На самом деле такая реакция была необычайно спокойной. Чаще те, кто вообще вступал в полемику, возражали мне, объясняя, что? я делаю неправильно и какие очевидные факторы упустил из виду. Вскоре у меня появился новый Список: причины, по которым экономисты могут спокойно игнорировать модели поведения, описанные в моем первом Списке. Когда я рассказывал друзьям о дискуссиях, возникающих после моей презентации, то называл это «пройти сквозь строй», потому что каждый раз чувствовал себя как осужденный, гонимый палками сквозь строй в качестве наказания. Вот несколько из наиболее весомых контраргументов и предварительные ответы на них, которые я сформулировал в то время. В определенной степени эти возражения все еще являются предметом для дискуссий; они будут еще не раз появляться на страницах этой книги.
Как будто
Одним из самых серьезных возражений была фраза из двух слов: «как будто». Аргумент состоял в том, что, если даже человек был не способен на самом деле решать сложные задачи, которые, по мнению экономистов, он мог решать, все равно человек ведет себя, «как будто» он может.
Чтобы понять контраргумент «как будто», будет полезно сделать небольшой экскурс в историю экономики. После Второй мировой войны экономика как дисциплина пережила своего рода революцию. Экономисты, среди которых ведущую роль сыграли Кеннет Эрроу, Джон Хикс и Пол Самуэльсон, ускорили уже начавшийся процесс по превращению экономической теории в более формальную математическую науку. Два центральных постулата экономической теории оставались прежними, а именно: экономические агенты стремятся к оптимизации (рационализации), а рынки достигают стабильного равновесия. При этом экономисты стали более изощренными в методах, используемых для описания оптимальных решений в заданных условиях, а также для определения условий, при которых рынок может достигнуть равновесного состояния.

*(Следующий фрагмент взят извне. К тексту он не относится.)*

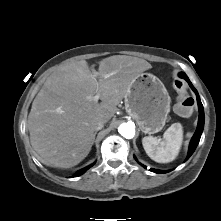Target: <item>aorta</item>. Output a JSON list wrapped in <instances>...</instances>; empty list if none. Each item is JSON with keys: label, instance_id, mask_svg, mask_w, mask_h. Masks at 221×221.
Here are the masks:
<instances>
[{"label": "aorta", "instance_id": "762f6f07", "mask_svg": "<svg viewBox=\"0 0 221 221\" xmlns=\"http://www.w3.org/2000/svg\"><path fill=\"white\" fill-rule=\"evenodd\" d=\"M118 132L126 139H132L135 135V125L132 122L123 123L119 126Z\"/></svg>", "mask_w": 221, "mask_h": 221}]
</instances>
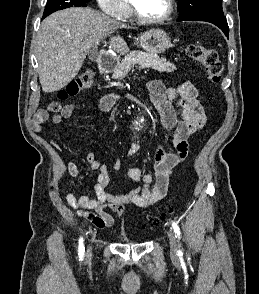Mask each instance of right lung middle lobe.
<instances>
[{
    "label": "right lung middle lobe",
    "mask_w": 259,
    "mask_h": 294,
    "mask_svg": "<svg viewBox=\"0 0 259 294\" xmlns=\"http://www.w3.org/2000/svg\"><path fill=\"white\" fill-rule=\"evenodd\" d=\"M89 1L91 0H47L43 17H47L48 15L58 10H62L73 6L85 7L87 6L86 3Z\"/></svg>",
    "instance_id": "1"
}]
</instances>
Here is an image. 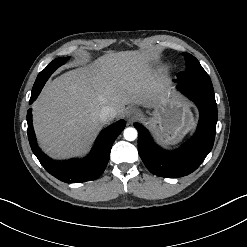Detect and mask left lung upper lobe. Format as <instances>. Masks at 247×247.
<instances>
[{"label": "left lung upper lobe", "mask_w": 247, "mask_h": 247, "mask_svg": "<svg viewBox=\"0 0 247 247\" xmlns=\"http://www.w3.org/2000/svg\"><path fill=\"white\" fill-rule=\"evenodd\" d=\"M186 61V71L180 72L178 78L185 82L212 84L209 75L202 68L199 61L188 53H183Z\"/></svg>", "instance_id": "5c2ea615"}]
</instances>
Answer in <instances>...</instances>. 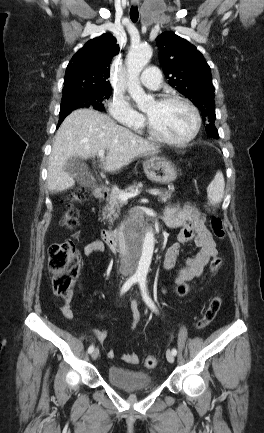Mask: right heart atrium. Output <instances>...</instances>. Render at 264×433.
I'll list each match as a JSON object with an SVG mask.
<instances>
[{
  "instance_id": "d8ad5b80",
  "label": "right heart atrium",
  "mask_w": 264,
  "mask_h": 433,
  "mask_svg": "<svg viewBox=\"0 0 264 433\" xmlns=\"http://www.w3.org/2000/svg\"><path fill=\"white\" fill-rule=\"evenodd\" d=\"M109 114L119 123L138 128L143 124V116L132 108L122 94H114L108 104Z\"/></svg>"
}]
</instances>
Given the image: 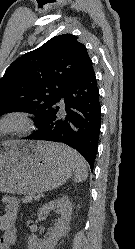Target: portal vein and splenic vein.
Instances as JSON below:
<instances>
[{
	"mask_svg": "<svg viewBox=\"0 0 135 249\" xmlns=\"http://www.w3.org/2000/svg\"><path fill=\"white\" fill-rule=\"evenodd\" d=\"M40 197L37 195L36 197H35V199H39Z\"/></svg>",
	"mask_w": 135,
	"mask_h": 249,
	"instance_id": "portal-vein-and-splenic-vein-1",
	"label": "portal vein and splenic vein"
}]
</instances>
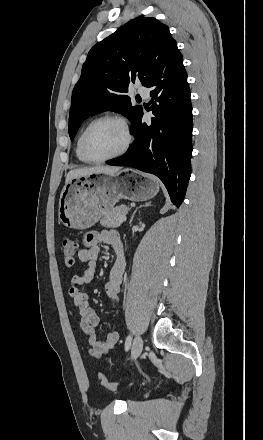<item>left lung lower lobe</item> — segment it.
<instances>
[{
  "mask_svg": "<svg viewBox=\"0 0 263 440\" xmlns=\"http://www.w3.org/2000/svg\"><path fill=\"white\" fill-rule=\"evenodd\" d=\"M146 87L152 88L151 123L133 122L135 141L129 151L109 165L129 166L151 173L166 186L179 207L191 175L192 107L187 73L179 50Z\"/></svg>",
  "mask_w": 263,
  "mask_h": 440,
  "instance_id": "left-lung-lower-lobe-1",
  "label": "left lung lower lobe"
}]
</instances>
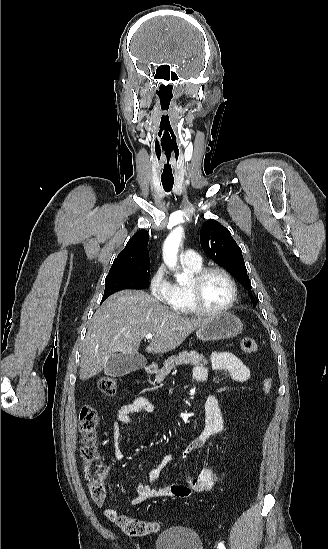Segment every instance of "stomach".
Segmentation results:
<instances>
[{"instance_id": "obj_1", "label": "stomach", "mask_w": 328, "mask_h": 549, "mask_svg": "<svg viewBox=\"0 0 328 549\" xmlns=\"http://www.w3.org/2000/svg\"><path fill=\"white\" fill-rule=\"evenodd\" d=\"M244 325L236 315L220 311L217 315L207 317L206 323L196 331L199 341H220V339H232L240 335Z\"/></svg>"}]
</instances>
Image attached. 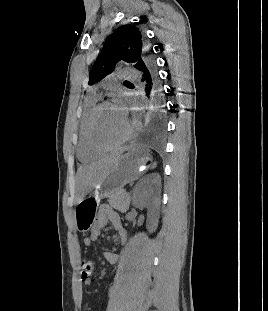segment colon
I'll use <instances>...</instances> for the list:
<instances>
[{
	"label": "colon",
	"instance_id": "obj_1",
	"mask_svg": "<svg viewBox=\"0 0 268 311\" xmlns=\"http://www.w3.org/2000/svg\"><path fill=\"white\" fill-rule=\"evenodd\" d=\"M95 268V262L92 259H84L82 261L81 271H82V278L89 277Z\"/></svg>",
	"mask_w": 268,
	"mask_h": 311
}]
</instances>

Один из примеров – так называемая теория организации, которая утверждает, что фирма стремится к максимизации прибыли или максимизации цен на акции. Когда современные теоретики только начали вдаваться в проблему того, что же на самом деле это значит, некоторые экономисты возражали, указывая, что в реальности руководители не могут решать такие задачи.
«Маржинальный анализ» может служить иллюстрацией этого аргумента. Как уже упоминалось в главе 4, фирма, стремящаяся к максимизации прибыли, установит цены и производительность на уровне, где предельные издержки будут равны предельной прибыли. То же самое относится и к найму работников. Найм продолжается до тех пор, пока издержки на последнего работника не станут равны приросту прибыли, которую этот работник приносит. Эти выводы могут показаться довольно безобидными, но в конце 1940-х на страницах «Америкэн экономик ревью» кипели дебаты о том, действительно ли поведение руководителей организации соответствовало этой модели.
Спор разгорелся с подачи Ричарда Лестера, отважного доцента экономики из Принстона. Он был настолько безрассуден, что написал владельцам производственных компаний письма, в которых просил их объяснить процесс принятия решений о найме работников и объемах выпуска продукции. Ни один из ответов, полученных от этих руководителей, не был даже отдаленно похож на «уравнивание пределов». Во-первых, руководители компаний, казалось, не задумывались о последствиях изменения цен на продукцию или о возможности изменения заработной платы работников. Вопреки теории, они не считали, что изменение заработной платы заметно повлияет на процесс найма или на решение об объеме выпуска. Вместо этого они просто стремились продать как можно больше своей продукции, увеличивая или сокращая штат работников так, чтобы он соответствовал имеющемуся уровню спроса. Статья Лестера заканчивалась смелым заявлением: «Полученные результаты вызывают серьезные сомнения в отношении достоверности традиционной маржинальной теории и ее исходных положений».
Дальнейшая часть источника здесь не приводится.